Tuesday, January 03, 2017

The Goldfinch by Donna Tartt

I've often wondered why anyone would steal a famous painting. What on earth would you be able to do with it? This question was finally answered for me by Theo Decker, the main character in The Goldfinch, Donna Tartt's powerful Pulitzer Prize-winning novel.

Theo, a thirteen year old New Yorker, experiences a horrible trauma one day when he is visiting the Metropolitan Museum of Art with his mother. A bomb explodes inside the museum, killing almost everyone. Theo miraculously survives the blast, but is unable to find his mom. As he makes his way out of the smoky debris in shock and confusion, he takes a small painting, The Goldfinch by Dutch artist Carel Fabritius, and carries it with him to safety. As time passes and Theo's shock subsides, he knows that he should return the painting; but he can't seem to find the right time. The Goldfinch eventually appears on a government database of missing masterpieces, and Theo is afraid of getting into trouble. As weeks turn into years, he manages to keep the painting well-hidden. Ultimately, as his life spirals downward into crime and decadence, The Goldfinch becomes Theo’s guilty secret, but also his most precious possession.
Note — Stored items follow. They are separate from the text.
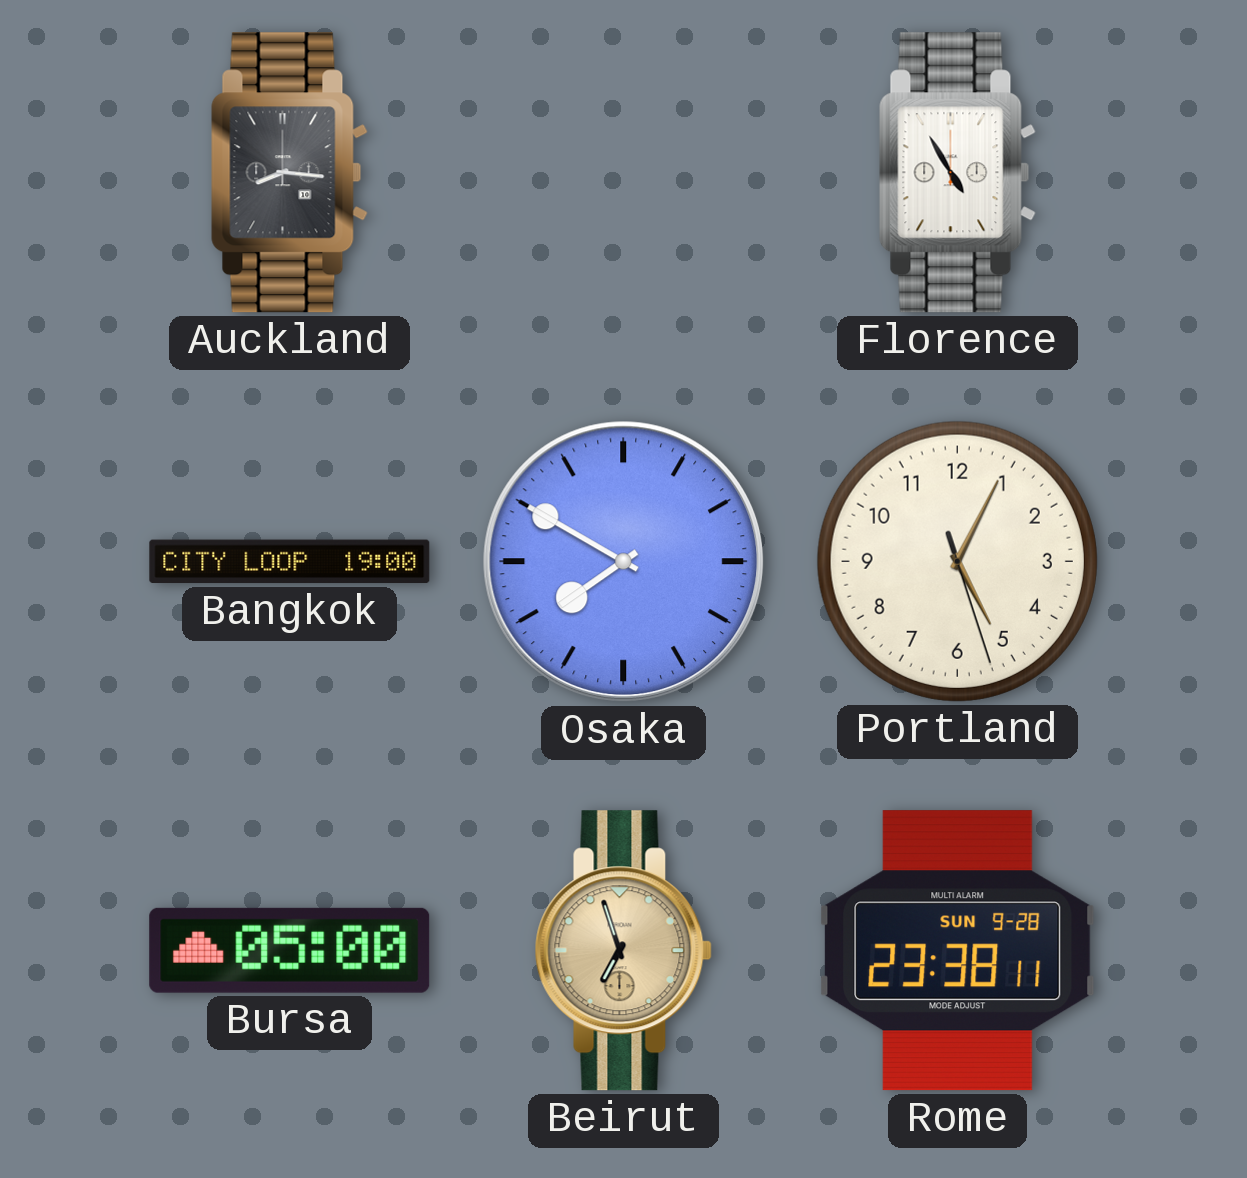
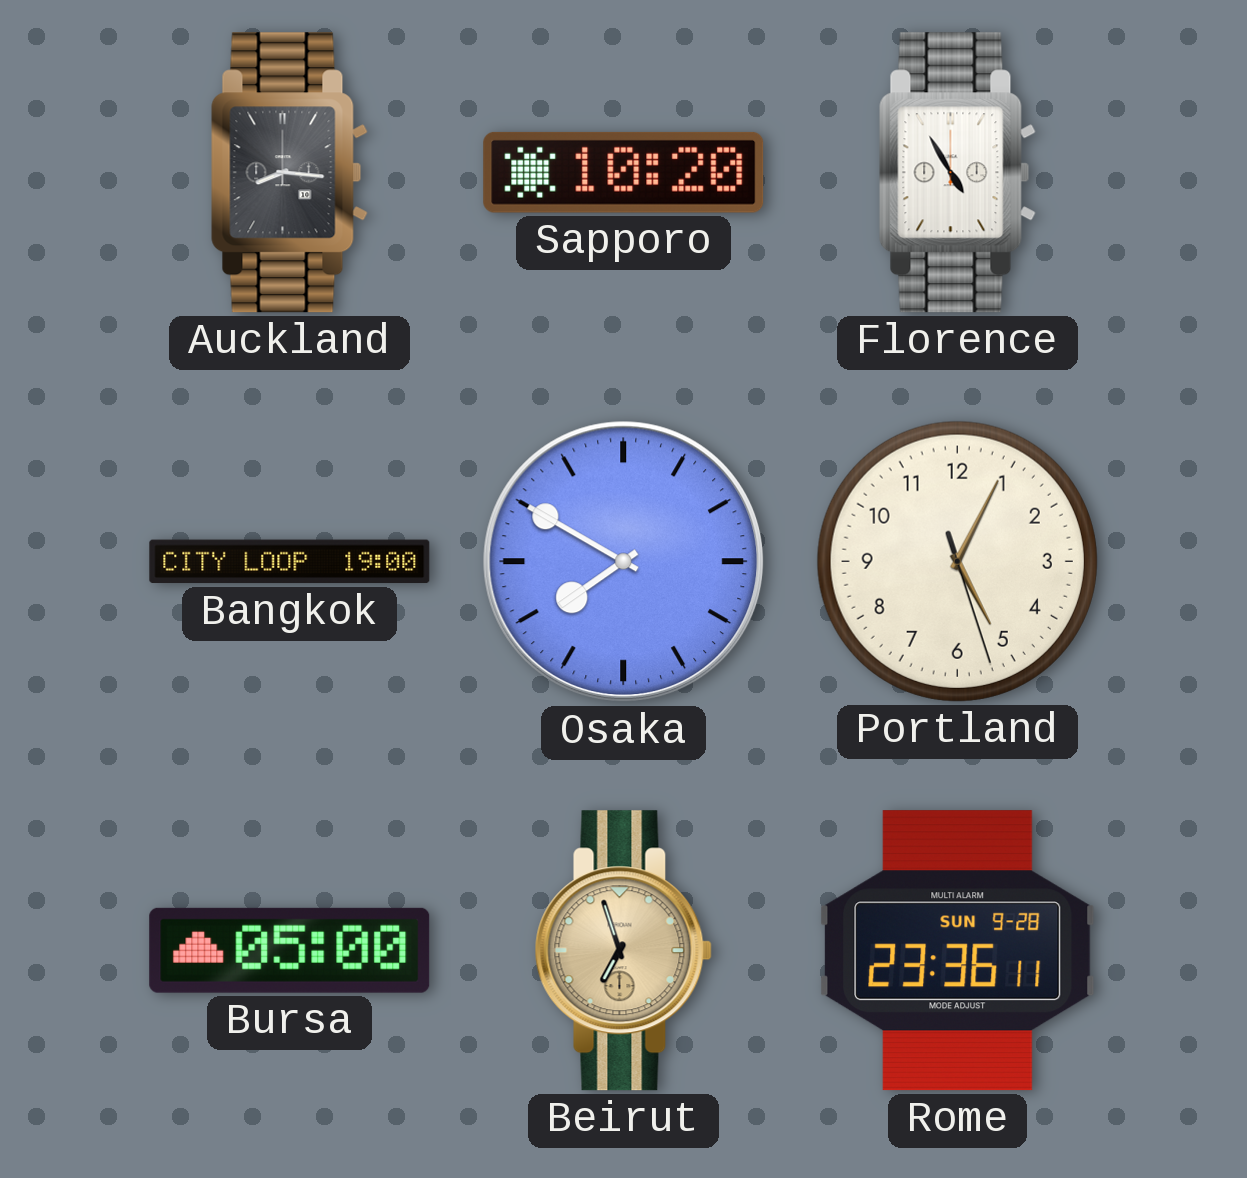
Sapporo: none -> 10:20
Rome: 23:38 -> 23:36
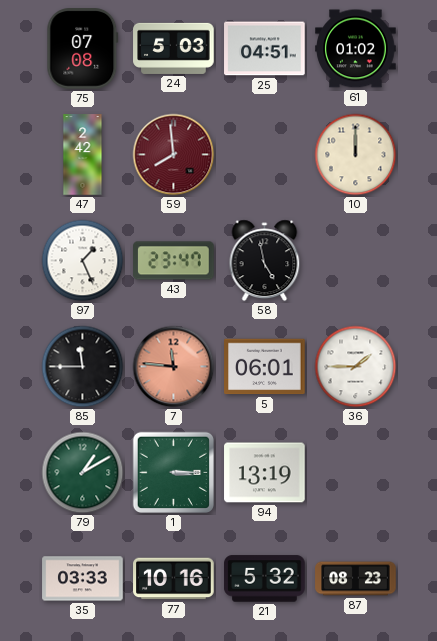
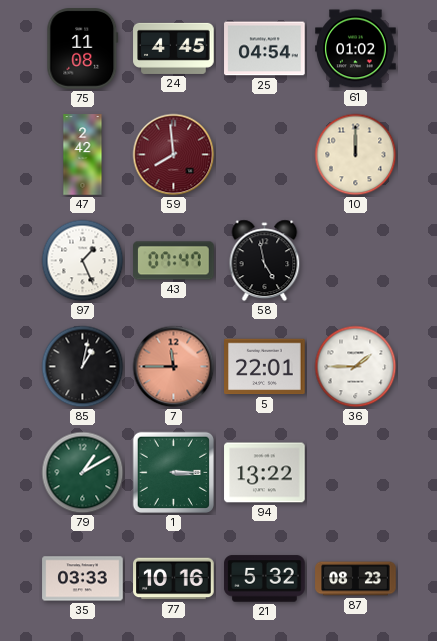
75: 07:08 -> 11:08
24: 5:03 -> 4:45
25: 04:51 -> 04:54
43: 23:47 -> 07:47
85: 11:45 -> 1:02
7: 11:46 -> 11:45
5: 06:01 -> 22:01
94: 13:19 -> 13:22
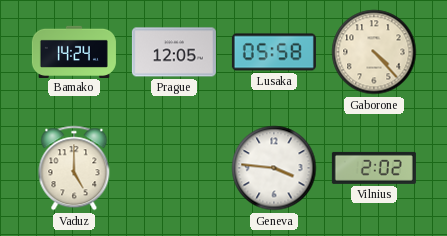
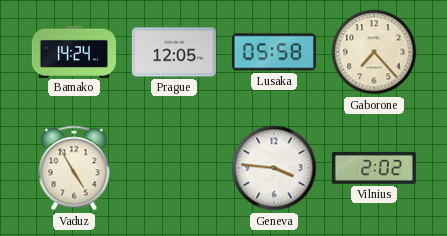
Gaborone: 4:23 -> 7:23
Vaduz: 5:00 -> 4:55
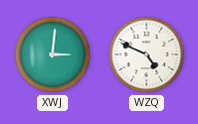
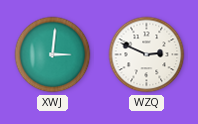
WZQ: 4:49 -> 2:49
It's been a very long time since I came across characters who moved me so deeply. Though The Goldfinch is sometimes sad and often disturbing, I couldn’t rest until I had finished this unforgettable novel and learned what became of Theo. Donna Tartt has an astoundly rich gift for description. Reading Theo’s first person narrative felt as if he were telling his tale directly to me, and wanting me to understand what he had been through.

What could be a more perfect way to spend a cold January night than to immerse yourself in the exciting personal saga of an unlikely art thief? For more books about the power of art to transform us, try Charlotte by David Foenkinos or The Last Painting of Sara De Vos by Dominic Smith.